If we were looking at a face-off between, say, Sex and the City 2 — a film that celebrated spiritual emptiness, material indulgence and everything appalling about upscale 21st Century female culture — and Tony Scott‘s Unstoppable, then we’d be talking about something cool and perhaps even socially significant. I’m usually into the Tony Scott experience (Domino was an exception) because it makes the guy sensibility feel slick and cosmopolitan and technologically in-step. I would stand four-square with his latest against any chick flick that falls under the heading of semi-vapid. Which, let’s be honest, is a fair adjective concerning 90% of the output.

But I can’t feel any allegiance or camaraderie with The Expendables, even in a joke-assy, what-the-hell sense. So Eat vs. Expendables is simply not an equal or interesting battle.

I don’t know how good or bad Eat Pray Love is (it’ll begin screening early next week), but the odds are that it’s at least a somewhat better film that the Stallone. The spiritual element may seem effete and/or sanctimonious to some but I doubt if it’ll be presented as laughable or groan-worthy, which is more than you can say for certain portions of The Expendables. And the Eat Pray Love trailers are telling me it’ll at least be fine on a technical level. It’ll look and sound like a movie made in the 21st Century as opposed to The Expendables, which looks and feels like a 1987 Cannon film.
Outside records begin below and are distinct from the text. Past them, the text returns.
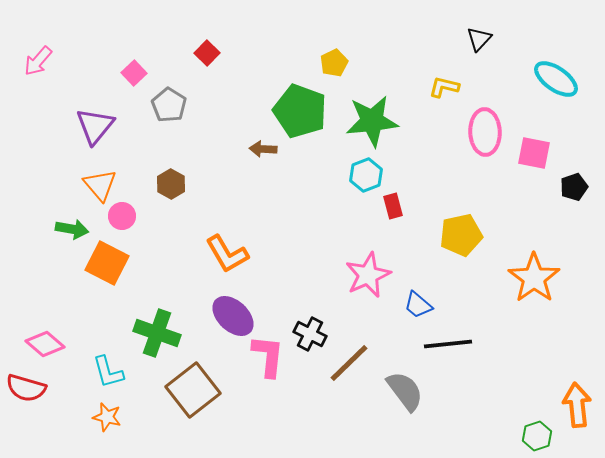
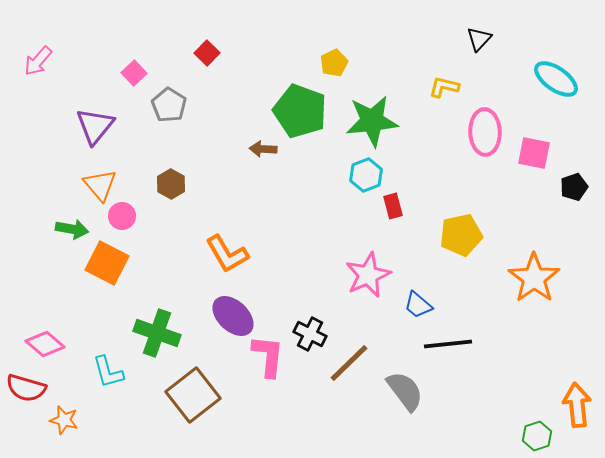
brown square at (193, 390): moved 5 px down
orange star at (107, 417): moved 43 px left, 3 px down
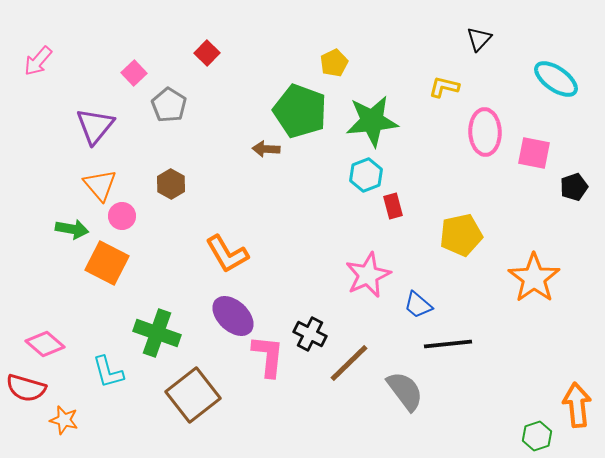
brown arrow at (263, 149): moved 3 px right
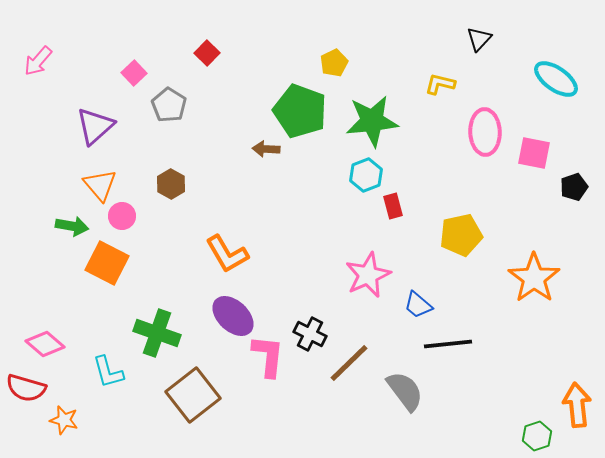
yellow L-shape at (444, 87): moved 4 px left, 3 px up
purple triangle at (95, 126): rotated 9 degrees clockwise
green arrow at (72, 229): moved 3 px up
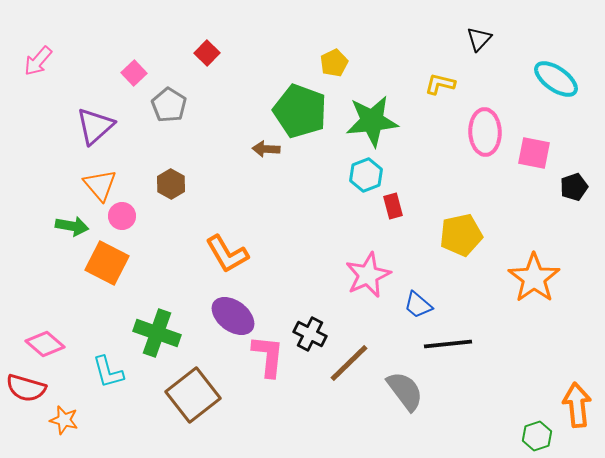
purple ellipse at (233, 316): rotated 6 degrees counterclockwise
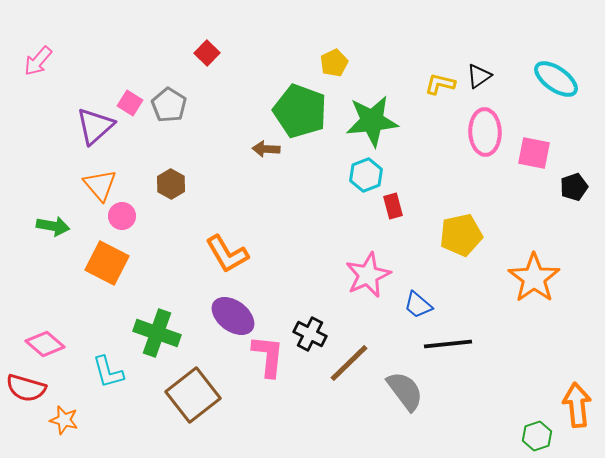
black triangle at (479, 39): moved 37 px down; rotated 12 degrees clockwise
pink square at (134, 73): moved 4 px left, 30 px down; rotated 15 degrees counterclockwise
green arrow at (72, 226): moved 19 px left
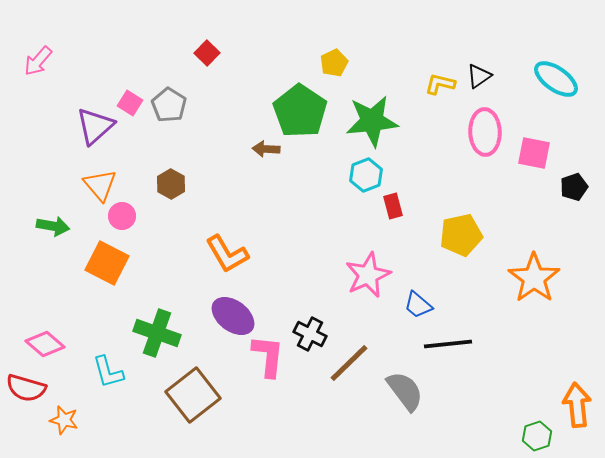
green pentagon at (300, 111): rotated 14 degrees clockwise
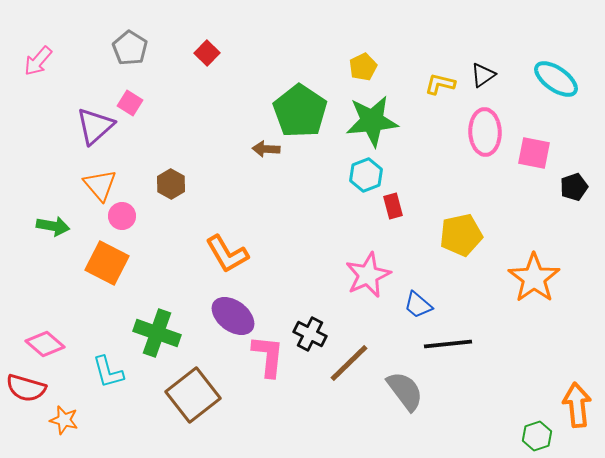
yellow pentagon at (334, 63): moved 29 px right, 4 px down
black triangle at (479, 76): moved 4 px right, 1 px up
gray pentagon at (169, 105): moved 39 px left, 57 px up
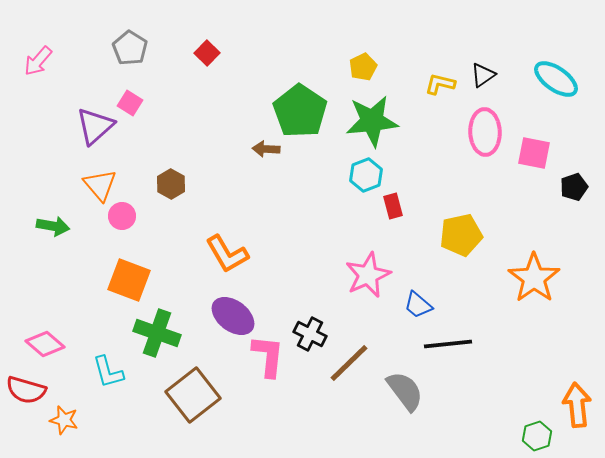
orange square at (107, 263): moved 22 px right, 17 px down; rotated 6 degrees counterclockwise
red semicircle at (26, 388): moved 2 px down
Zeitchik says that Eat vs. Expendables is “as close to a laboratory environment as you can get. For one thing, the two films’ subject matter and intended audience couldn’t sit on further ends of the gender spectrum. There isn’t much in each movie that should appeal, at least according to what Hollywood executives commonly believe, to the non-core gender. The Expendables contains few romantic interludes, while Eat Pray Love doesn’t feature many mercenary gunfights. Julia Roberts is interested in discovering a foreign country. Sylvester Stallone wants to blow one up.
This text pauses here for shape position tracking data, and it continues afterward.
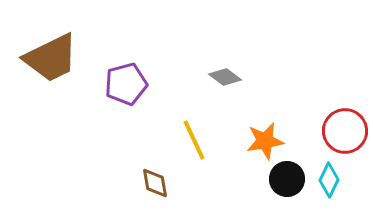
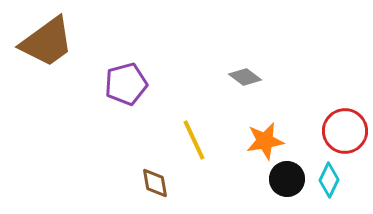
brown trapezoid: moved 4 px left, 16 px up; rotated 10 degrees counterclockwise
gray diamond: moved 20 px right
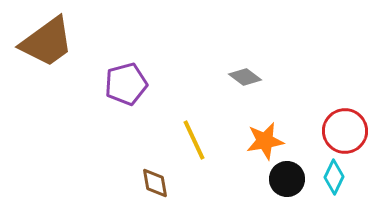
cyan diamond: moved 5 px right, 3 px up
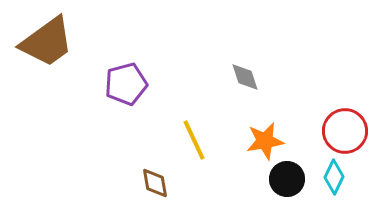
gray diamond: rotated 36 degrees clockwise
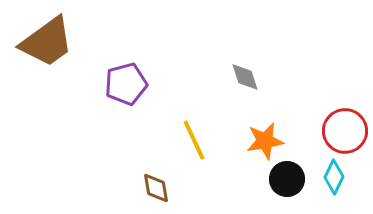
brown diamond: moved 1 px right, 5 px down
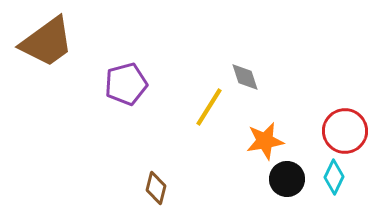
yellow line: moved 15 px right, 33 px up; rotated 57 degrees clockwise
brown diamond: rotated 24 degrees clockwise
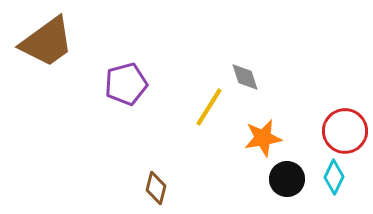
orange star: moved 2 px left, 3 px up
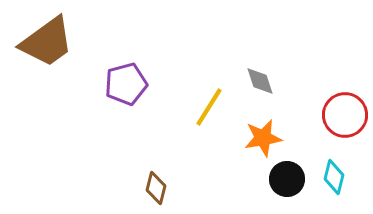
gray diamond: moved 15 px right, 4 px down
red circle: moved 16 px up
cyan diamond: rotated 12 degrees counterclockwise
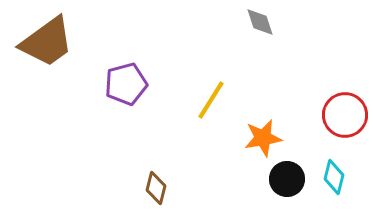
gray diamond: moved 59 px up
yellow line: moved 2 px right, 7 px up
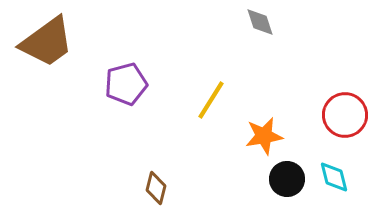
orange star: moved 1 px right, 2 px up
cyan diamond: rotated 28 degrees counterclockwise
“It’s also a near-perfect test-tube case because the movies are similar in so many other key respects. Both are mid-budget studio films coming out in the dog days of August. Both were made with the goal of pleasing crowds more than critics.” (Really? That was Ryan Murphy and Julia Roberts’ goal? They sat down and said, “Let’s make a movie that the critics will probably hate — well, maybe some of them wil be okay with it — but which women will love”?) Zeitchick also notes that “both pictures are driven by one huge-name star accompanied by a host of smaller ones. And the two are going head-to-head with very little competition.

“Given all this, the film that wins the weekend will provide a given gender with bragging rights (and perhaps, also, hand a few ideas to demographic-minded studio executives). It’s almost like each movie is carrying the weight of its gender on it shoulders (a point made amusingly in the below fan trailer for The Expendables which implores men to turn out for the film next weekend and defeat Eat Pray Love).”

No, no…that’s what I’m saying. The Expendables is not carrying the guy-movie genre on its shoulders. If anything it’s somewhere between a slight and a full-on embarassment to action fans.

“Though both films are tracking at roughly the same rates — in electoral terms it’s a dead heat — Eat Pray Love is actually generating more interest among its core audience than The Expendables is among its audience,” Zeitchk continues. “It may be that men simply don’t want to see the Stallone flick and would be more enthusiastic if they simply liked it more. But another inference appears just as valid: that men just can’t get worked up as women about a movie aimed at them.

Zeitchik concludes with the following: “So if there’s a disparity among the core audience, where does the Stallone movie make up ground? Well, with women. The Expendables is tracking better with females than Eat Pray Love is with males.”

That won’t last long. Not after women hear about Giselle Itie‘s Sandra character — the only lady with any screen time in The Expendables. Sandra is a cross between a standard-issue Latina spitfire and a kind of perfect, idealized, defenseless damsel-in-distress. She might as well be modelled on Purity Dean, the heroine in Paul Loomis‘s Pure as The Driven Snow.